The second guiding question of this paper was if PCD adapts well to new domains. It was assumed that PCD’s focus on grammatical information, such as tense, word order, or punctuation, enhances generalization across domains. For example, most approaches to checkworthy claim detection use data that is drawn from US-presidential debates. It can be assumed that occurrences of checkworthy claims in this domain differ strongly from occurrences in other domains like COVID-19 or climate change with respect to their meaning and content. In contrast, grammatical cues like tense or word order are not affected by the topic. A declarative sentence is a declarative sentence no matter if the topic is COVID-19 or climate change.

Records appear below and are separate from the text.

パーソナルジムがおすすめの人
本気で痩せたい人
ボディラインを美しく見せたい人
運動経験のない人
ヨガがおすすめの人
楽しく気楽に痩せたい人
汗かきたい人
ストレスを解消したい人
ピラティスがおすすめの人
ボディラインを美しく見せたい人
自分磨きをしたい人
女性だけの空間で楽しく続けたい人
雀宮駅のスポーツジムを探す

In order to test this assumption, several experiments on domain adaptation were performed. The results showed positive results. This indicates that even though no training-dataset can exhaustively cover all possible domains, it is still likely that models for trained for PCD adapt well to previously unseen domains. This is because PCD focuses on relatively stable features like punctuation or modal verbs, as it was tested using SHAP-values.

Conclusion

This paper introduced Propositional Claim Detection (PCD) and a corresponding dataset. It further presented the results of extensive testing on this dataset. The two major limitations of PCD set the agenda for future research: It is a shortcoming that even though rhetorical questions can carry truth values, they are disregarded by PCD. Future research can build on the taxonomony of PCD and add rhetorical questions to it. Second, it was argued that checkworthiness is a problematic concept but dropping it altogether leaves a gap that must be filled. One possible candidate for it are news values [39]. News values or newsworthiness [40] shares similarities with checkworthiness but it enjoys a stronger theoretical and empirical grounding. Instead of relying on an abstract understanding of “what is interesting to the general public” scholars have found various concrete factors like proximity, timeliness, or conflict that make an event newsworthy. Furthermore, there have been studies that found that certain news values occur significantly stronger in misinformation than in “real news” [41, 42]. This can inform the automated detection of misinformation. Finally, there has been research on automatically detecting various news values that achieves strong results [43,44,45]. Future research should focus on combining PCD and news value detection. The result could be a classifier that aims at checkworthy claims to truth but avoids the aforementioned criticism of checkworthiness.

Despite these limitations, PCD is a solid foundation for claim detection: It is backed by a transparent taxonomy, achieves strong results and adapts well to new domains.